How to complete this task:
All lines below containing the string "with" are to be copied.

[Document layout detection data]
++++++++++++++++++++

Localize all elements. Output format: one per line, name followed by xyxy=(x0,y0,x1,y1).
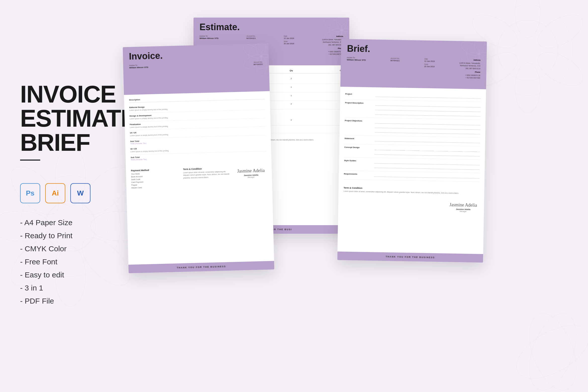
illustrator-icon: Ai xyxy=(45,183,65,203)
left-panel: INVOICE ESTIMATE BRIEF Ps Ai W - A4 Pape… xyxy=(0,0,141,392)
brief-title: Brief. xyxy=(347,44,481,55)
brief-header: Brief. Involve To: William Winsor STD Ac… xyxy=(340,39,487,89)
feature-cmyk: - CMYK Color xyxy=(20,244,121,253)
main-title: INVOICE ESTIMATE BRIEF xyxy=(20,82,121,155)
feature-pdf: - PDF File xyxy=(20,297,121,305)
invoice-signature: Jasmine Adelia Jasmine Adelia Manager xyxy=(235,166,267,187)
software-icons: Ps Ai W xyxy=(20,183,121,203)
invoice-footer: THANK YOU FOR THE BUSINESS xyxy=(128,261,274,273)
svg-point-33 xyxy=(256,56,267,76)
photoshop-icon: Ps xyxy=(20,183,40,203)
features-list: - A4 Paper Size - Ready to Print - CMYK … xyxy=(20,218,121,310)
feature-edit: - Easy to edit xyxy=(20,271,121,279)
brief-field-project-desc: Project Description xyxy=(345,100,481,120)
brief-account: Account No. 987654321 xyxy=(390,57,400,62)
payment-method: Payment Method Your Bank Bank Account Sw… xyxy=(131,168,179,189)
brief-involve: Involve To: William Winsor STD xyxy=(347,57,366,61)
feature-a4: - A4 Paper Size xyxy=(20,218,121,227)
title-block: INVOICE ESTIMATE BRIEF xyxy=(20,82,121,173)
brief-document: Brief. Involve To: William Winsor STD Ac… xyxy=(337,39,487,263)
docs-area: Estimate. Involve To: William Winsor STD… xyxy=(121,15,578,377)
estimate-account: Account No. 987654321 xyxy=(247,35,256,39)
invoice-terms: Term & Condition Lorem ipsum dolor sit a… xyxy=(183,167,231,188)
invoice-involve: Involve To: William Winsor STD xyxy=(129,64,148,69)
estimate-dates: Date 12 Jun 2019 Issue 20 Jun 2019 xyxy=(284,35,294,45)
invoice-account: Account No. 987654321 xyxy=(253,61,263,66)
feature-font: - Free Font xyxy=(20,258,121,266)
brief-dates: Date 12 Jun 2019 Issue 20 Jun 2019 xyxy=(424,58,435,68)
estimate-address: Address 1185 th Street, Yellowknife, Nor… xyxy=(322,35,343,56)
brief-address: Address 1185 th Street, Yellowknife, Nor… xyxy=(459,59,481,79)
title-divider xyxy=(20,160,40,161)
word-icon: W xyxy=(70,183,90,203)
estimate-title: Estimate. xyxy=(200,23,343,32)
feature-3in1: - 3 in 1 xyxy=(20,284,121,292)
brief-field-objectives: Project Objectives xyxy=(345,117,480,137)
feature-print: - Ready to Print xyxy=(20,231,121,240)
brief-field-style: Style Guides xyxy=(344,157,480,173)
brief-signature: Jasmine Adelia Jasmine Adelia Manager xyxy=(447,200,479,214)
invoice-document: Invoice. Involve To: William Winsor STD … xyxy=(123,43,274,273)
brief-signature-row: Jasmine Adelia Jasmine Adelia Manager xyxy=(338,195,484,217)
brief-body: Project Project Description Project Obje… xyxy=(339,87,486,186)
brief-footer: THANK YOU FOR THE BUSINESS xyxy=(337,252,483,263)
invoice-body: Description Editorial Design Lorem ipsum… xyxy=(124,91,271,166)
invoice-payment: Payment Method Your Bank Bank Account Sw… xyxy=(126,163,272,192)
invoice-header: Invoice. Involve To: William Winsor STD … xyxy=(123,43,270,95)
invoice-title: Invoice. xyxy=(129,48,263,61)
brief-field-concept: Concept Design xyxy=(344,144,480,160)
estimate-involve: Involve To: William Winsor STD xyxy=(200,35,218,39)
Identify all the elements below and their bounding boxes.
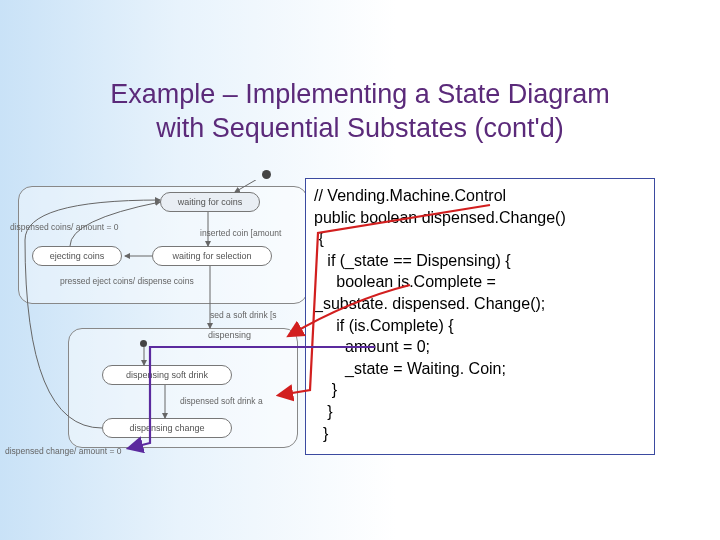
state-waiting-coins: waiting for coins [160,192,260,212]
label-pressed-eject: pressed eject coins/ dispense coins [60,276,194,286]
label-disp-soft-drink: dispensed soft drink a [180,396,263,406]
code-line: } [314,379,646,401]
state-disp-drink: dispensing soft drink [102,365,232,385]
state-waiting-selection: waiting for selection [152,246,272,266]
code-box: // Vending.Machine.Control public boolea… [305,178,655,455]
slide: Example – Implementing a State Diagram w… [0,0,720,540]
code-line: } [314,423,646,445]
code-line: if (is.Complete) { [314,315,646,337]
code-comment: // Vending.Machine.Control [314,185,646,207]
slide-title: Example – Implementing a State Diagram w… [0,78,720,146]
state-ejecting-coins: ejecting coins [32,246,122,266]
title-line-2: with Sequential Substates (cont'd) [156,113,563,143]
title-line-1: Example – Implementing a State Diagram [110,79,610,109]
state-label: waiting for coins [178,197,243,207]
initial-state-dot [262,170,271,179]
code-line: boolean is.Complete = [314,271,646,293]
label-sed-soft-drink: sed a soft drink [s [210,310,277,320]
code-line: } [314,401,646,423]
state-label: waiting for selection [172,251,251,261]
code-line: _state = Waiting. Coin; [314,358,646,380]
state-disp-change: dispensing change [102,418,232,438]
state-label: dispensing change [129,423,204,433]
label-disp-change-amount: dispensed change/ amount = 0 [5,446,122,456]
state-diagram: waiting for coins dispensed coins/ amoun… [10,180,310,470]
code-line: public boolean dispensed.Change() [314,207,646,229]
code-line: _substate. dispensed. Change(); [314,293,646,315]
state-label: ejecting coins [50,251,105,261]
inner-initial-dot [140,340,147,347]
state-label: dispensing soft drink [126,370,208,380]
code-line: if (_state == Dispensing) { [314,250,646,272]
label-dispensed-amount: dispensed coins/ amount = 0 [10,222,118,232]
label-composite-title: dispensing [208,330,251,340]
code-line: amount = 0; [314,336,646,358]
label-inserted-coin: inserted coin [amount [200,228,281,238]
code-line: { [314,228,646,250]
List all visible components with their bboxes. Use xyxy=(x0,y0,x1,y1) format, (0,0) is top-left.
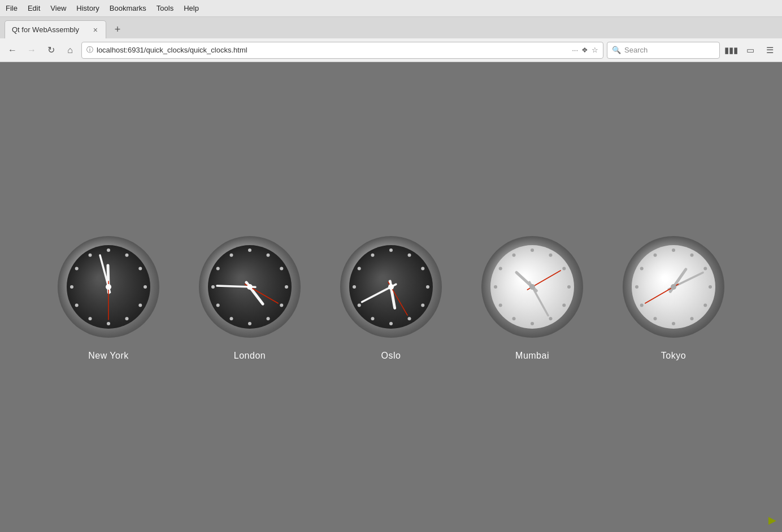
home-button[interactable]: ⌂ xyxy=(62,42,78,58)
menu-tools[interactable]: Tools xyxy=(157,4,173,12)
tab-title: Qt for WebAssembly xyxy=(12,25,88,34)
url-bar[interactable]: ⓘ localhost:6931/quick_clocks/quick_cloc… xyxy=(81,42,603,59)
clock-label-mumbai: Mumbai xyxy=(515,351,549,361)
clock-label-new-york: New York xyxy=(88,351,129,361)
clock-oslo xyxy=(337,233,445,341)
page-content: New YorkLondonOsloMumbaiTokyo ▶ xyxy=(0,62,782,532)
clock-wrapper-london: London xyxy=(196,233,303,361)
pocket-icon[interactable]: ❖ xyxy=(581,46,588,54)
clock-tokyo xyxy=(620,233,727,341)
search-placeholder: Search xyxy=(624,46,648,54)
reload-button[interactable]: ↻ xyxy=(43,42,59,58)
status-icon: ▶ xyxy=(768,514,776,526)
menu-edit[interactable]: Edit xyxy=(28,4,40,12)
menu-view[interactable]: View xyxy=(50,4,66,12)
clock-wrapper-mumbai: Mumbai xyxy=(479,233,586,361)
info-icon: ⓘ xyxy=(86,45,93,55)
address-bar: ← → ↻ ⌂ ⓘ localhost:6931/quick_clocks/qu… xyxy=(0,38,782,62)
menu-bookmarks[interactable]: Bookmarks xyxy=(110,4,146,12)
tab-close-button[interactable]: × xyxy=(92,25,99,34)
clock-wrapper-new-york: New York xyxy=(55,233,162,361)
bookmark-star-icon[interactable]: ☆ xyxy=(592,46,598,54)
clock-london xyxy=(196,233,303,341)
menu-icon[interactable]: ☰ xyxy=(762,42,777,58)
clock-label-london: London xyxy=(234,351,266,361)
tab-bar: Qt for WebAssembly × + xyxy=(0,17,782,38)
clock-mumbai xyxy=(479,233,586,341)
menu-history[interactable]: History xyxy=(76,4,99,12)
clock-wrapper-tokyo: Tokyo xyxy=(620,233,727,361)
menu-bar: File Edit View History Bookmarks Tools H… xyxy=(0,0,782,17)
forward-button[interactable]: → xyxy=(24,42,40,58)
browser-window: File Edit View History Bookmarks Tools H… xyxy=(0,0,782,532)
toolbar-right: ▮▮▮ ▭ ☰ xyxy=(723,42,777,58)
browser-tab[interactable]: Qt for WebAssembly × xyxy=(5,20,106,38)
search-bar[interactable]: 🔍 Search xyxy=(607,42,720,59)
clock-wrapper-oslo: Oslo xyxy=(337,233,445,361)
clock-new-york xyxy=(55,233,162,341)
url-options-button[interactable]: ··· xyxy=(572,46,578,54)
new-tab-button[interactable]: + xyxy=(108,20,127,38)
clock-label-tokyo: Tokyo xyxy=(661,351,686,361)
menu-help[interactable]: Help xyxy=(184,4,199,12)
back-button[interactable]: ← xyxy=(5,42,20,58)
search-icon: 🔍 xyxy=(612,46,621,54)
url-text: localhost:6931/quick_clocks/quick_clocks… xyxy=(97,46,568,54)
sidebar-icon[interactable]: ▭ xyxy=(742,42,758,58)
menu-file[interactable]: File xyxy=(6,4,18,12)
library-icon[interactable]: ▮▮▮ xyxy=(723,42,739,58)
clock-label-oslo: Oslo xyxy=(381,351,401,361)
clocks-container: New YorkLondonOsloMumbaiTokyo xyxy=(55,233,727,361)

++++++++++++++++++++

Written reply:
title-line-2: with Sequential Substates (cont'd) [156,113,563,143]
List all visible components with their bboxes. Use xyxy=(x0,y0,x1,y1) format, (0,0) is top-left.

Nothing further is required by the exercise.